JOÃO DA PEDRA PRETA
Homem de temperamento forte e atos inteligentes, conseguiu escrever sua história, que guardamos com carinho em nossas lembranças
João Alves Torres Filho, conhecido como Joãozinho da Goméia, nasceu em 1914 na cidade de Inhambupe, interior da Bahia, predestinado a ser um astro. No final de sua adolescência já tinha seu terreiro e filhos-de-santo. Não era considerado pela elite dos candomblés baianos como um sacerdote sério e de legitimidade.
Contavam que sua iniciação não condizia com os mesmo padrões dos ritos da religião e alguns o taxaram como pai-de-santo charlatão, que usurpou o título para se promover.
Mas nada disso abalava o jovem Babalorixá, que também tinha seus defensores: - "Se estivesse vivo ninguém ousaria falar na sua cara", diziam.
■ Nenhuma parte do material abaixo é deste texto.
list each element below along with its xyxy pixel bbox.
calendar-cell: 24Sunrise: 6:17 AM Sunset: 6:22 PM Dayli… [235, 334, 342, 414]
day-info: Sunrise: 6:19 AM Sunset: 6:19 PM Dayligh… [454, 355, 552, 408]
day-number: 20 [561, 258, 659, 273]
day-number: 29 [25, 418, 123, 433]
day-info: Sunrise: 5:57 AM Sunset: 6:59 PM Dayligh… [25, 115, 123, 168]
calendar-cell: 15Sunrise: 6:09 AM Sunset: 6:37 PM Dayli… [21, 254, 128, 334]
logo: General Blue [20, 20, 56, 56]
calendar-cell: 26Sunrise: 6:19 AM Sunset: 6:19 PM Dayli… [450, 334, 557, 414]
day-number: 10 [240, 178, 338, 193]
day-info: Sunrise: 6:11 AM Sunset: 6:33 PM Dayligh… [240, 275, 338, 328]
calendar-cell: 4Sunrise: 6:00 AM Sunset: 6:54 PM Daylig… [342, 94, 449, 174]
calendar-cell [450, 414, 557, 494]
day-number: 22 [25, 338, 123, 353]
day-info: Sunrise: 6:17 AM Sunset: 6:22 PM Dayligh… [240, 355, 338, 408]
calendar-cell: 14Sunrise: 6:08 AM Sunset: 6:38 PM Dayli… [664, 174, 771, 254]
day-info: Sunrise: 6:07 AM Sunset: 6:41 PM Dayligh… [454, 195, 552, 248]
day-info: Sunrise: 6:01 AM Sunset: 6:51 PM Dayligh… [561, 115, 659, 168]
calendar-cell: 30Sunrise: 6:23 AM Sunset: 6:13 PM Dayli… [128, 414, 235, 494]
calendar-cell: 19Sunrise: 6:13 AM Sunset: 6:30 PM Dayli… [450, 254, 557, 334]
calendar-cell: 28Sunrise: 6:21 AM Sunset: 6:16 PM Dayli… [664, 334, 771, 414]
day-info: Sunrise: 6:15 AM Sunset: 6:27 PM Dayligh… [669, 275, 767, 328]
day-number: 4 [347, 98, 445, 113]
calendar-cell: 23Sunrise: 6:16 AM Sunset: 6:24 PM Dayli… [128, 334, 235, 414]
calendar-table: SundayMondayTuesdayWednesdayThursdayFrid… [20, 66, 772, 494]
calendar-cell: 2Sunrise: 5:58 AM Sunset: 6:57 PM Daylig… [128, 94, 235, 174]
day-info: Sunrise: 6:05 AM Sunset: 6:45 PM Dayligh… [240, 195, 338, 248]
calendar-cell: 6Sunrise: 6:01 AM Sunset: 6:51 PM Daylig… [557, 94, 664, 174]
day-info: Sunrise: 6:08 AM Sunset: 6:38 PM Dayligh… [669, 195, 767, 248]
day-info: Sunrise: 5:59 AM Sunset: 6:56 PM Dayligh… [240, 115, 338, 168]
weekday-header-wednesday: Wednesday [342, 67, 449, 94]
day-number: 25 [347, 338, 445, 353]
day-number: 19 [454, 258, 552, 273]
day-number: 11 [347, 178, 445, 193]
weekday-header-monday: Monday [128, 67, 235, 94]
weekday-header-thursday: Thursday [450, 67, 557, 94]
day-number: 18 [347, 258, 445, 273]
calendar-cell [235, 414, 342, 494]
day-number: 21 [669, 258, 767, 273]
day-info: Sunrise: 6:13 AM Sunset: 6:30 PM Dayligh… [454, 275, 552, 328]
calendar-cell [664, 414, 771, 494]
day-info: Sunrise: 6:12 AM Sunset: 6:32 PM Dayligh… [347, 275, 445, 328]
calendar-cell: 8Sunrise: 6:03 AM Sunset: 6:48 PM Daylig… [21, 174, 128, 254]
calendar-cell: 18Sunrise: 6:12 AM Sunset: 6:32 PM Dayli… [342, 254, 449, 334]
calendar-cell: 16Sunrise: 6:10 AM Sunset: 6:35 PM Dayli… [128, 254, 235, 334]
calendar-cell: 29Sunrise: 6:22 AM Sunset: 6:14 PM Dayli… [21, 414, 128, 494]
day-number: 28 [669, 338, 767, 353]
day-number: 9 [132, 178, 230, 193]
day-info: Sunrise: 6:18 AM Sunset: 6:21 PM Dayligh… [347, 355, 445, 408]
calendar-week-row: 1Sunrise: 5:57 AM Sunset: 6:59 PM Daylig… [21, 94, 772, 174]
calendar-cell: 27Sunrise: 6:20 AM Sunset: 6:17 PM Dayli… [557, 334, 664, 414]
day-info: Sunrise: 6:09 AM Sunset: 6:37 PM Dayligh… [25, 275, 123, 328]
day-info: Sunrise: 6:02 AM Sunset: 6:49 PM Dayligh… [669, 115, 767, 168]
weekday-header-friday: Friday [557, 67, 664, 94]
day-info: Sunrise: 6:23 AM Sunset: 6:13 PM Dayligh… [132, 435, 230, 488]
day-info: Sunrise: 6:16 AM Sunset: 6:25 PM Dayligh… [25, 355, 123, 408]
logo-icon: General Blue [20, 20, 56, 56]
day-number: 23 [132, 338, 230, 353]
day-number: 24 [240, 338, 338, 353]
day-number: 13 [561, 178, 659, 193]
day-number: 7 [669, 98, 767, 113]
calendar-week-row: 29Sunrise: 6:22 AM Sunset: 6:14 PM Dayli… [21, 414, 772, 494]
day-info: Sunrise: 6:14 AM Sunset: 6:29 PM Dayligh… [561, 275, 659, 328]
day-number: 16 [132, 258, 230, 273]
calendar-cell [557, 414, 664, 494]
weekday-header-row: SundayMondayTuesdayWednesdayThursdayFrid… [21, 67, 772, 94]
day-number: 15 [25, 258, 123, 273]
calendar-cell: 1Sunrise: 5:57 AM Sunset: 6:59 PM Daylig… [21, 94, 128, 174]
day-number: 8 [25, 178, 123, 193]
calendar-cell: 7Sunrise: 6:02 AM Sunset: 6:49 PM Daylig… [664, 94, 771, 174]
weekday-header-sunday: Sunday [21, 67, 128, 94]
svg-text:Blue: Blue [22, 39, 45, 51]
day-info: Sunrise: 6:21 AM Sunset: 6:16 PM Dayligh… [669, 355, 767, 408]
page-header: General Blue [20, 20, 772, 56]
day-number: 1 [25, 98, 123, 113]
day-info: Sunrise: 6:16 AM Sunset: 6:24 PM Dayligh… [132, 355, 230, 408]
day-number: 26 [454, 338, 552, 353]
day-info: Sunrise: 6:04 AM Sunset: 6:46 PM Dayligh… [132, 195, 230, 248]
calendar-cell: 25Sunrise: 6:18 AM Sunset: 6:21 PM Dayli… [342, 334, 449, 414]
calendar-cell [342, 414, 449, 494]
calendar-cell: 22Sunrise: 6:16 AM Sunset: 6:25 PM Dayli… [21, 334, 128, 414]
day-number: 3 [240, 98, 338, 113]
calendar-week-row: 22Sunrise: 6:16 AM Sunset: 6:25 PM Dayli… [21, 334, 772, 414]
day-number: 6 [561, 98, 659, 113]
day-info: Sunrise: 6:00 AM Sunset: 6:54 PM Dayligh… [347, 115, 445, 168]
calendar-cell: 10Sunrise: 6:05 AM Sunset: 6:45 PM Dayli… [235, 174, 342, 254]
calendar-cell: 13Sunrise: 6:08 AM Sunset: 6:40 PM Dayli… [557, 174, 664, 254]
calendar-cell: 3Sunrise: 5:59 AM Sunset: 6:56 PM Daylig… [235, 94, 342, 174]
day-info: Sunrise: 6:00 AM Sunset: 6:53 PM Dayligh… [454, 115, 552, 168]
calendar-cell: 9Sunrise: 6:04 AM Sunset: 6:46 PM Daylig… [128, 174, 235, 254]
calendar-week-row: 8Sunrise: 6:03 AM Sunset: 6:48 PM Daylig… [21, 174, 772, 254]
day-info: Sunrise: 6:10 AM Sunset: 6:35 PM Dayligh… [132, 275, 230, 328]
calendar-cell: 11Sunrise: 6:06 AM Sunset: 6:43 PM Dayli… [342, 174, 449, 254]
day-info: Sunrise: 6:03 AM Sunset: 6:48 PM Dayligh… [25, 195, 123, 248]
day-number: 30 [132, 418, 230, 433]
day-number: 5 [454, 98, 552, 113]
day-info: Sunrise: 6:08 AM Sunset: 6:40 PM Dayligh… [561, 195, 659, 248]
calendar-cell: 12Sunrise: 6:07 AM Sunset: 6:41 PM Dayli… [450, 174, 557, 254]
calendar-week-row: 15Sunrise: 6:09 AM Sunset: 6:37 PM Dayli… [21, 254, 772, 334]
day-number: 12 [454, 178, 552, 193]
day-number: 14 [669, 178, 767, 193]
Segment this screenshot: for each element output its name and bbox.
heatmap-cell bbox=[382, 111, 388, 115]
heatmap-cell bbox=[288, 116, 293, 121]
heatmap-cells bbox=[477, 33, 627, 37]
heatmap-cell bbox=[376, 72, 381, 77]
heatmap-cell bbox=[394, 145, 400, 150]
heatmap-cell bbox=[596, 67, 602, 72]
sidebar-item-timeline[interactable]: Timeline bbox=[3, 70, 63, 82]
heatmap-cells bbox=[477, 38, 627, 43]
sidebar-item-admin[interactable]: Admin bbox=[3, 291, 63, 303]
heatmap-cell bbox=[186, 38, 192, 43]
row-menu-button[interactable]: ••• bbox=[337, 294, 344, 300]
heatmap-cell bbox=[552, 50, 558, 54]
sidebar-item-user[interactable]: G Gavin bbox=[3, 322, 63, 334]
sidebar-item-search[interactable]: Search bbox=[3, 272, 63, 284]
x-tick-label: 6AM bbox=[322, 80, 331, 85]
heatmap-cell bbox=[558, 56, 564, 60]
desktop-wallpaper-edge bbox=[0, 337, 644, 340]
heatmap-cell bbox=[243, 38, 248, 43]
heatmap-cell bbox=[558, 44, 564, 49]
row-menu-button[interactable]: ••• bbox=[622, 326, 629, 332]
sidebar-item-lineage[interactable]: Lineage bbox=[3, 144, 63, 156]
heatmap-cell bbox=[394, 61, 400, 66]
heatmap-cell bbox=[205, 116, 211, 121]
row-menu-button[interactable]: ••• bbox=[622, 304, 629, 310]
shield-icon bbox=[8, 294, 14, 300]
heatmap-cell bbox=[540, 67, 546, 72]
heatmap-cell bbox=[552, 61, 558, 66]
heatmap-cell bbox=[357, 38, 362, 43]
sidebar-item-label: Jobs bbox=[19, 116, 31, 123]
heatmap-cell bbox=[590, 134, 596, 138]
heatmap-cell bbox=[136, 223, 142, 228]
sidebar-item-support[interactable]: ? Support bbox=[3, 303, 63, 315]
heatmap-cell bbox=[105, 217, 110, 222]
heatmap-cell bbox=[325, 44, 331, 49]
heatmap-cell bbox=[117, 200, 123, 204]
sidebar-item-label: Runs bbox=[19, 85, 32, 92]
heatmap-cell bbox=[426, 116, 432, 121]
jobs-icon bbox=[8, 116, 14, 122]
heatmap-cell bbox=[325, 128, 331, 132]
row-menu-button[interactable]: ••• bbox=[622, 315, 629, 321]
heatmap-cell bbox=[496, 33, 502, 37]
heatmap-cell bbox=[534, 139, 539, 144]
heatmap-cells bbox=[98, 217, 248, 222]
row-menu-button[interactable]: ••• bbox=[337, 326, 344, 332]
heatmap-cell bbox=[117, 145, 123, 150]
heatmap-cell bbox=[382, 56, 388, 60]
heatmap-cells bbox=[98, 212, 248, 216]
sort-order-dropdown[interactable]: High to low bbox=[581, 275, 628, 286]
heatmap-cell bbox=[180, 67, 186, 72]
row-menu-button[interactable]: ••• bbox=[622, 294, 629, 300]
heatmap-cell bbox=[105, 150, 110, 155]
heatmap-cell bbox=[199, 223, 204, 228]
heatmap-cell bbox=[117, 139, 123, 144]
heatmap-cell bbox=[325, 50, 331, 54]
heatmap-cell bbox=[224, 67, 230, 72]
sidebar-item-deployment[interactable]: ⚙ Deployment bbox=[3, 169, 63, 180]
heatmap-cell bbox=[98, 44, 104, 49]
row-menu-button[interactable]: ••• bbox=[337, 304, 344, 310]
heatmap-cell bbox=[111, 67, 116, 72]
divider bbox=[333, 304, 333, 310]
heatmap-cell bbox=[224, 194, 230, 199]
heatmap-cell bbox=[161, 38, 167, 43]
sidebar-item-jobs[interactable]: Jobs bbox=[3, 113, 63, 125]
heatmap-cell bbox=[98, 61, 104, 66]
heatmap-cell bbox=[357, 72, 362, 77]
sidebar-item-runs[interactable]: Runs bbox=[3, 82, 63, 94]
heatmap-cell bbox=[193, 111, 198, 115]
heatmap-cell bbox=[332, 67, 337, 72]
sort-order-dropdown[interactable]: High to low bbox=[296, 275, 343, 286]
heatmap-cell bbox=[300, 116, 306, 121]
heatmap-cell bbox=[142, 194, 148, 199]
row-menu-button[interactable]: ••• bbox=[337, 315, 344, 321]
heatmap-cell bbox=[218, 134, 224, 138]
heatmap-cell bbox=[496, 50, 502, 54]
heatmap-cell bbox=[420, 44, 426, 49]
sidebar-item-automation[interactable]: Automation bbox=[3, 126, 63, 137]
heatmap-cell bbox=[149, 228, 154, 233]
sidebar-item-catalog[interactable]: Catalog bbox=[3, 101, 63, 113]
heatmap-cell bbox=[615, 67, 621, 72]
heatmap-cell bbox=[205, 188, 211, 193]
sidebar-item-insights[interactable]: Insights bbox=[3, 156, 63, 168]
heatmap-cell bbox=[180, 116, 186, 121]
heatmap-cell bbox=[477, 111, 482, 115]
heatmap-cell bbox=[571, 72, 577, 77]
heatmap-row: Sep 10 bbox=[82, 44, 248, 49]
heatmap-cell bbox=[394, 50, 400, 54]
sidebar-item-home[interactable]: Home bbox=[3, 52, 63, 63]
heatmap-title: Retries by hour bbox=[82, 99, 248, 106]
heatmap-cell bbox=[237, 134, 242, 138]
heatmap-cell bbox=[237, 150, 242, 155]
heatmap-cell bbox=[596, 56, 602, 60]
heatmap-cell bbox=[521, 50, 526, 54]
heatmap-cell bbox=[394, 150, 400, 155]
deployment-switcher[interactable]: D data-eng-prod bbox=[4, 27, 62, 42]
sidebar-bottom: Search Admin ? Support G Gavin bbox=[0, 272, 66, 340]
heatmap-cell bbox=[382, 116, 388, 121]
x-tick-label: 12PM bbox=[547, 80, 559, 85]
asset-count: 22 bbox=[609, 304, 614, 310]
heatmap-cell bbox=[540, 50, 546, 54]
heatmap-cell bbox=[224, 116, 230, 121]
Fundou seu primeiro terreiro no bairro de São Caetano, na Rua Goméia, na Bahia, a qual deu origem ao nome popular do seu axé. Depois de algum tempo fundou o seu segundo terreiro no bairro de Copacabana, Duque de Caxias, baixada fluminense do Rio de Janeiro.
Durante as décadas de 50 e 60, sua meteórica ascensão incomodou muita gente. Descobriu a força da imprensa e se deixou levar. Foi diversas vezes capa da Revista Cruzeiro e sempre deu entrevistas picantes. Não concordava com muitas das grandes mães-de-santo da época, as quais achava ignorantes e intolerantes.
FILHOS DE SANTO
Teve muitos filhos-de-santo, os quais ainda hoje se orgulham de serem descendentes dessa raiz "Goméia". Muita gente importante freqüentava sua casa, como artistas e políticos e conta-se que os ex-presidentes Getúlio Vargas e Juscelino Kubitschek, foram seus clientes.
Ótimo bailarino, suas divindades manifestadas enchiam os olhos de seus convidados de um belo espetáculo.
Filho de Oxossi e Yansã, tinha um caboclo chamado Pedra-preta, que era uma entidade muito boa e até hoje é lembrado e cultuado pela sua família de santo.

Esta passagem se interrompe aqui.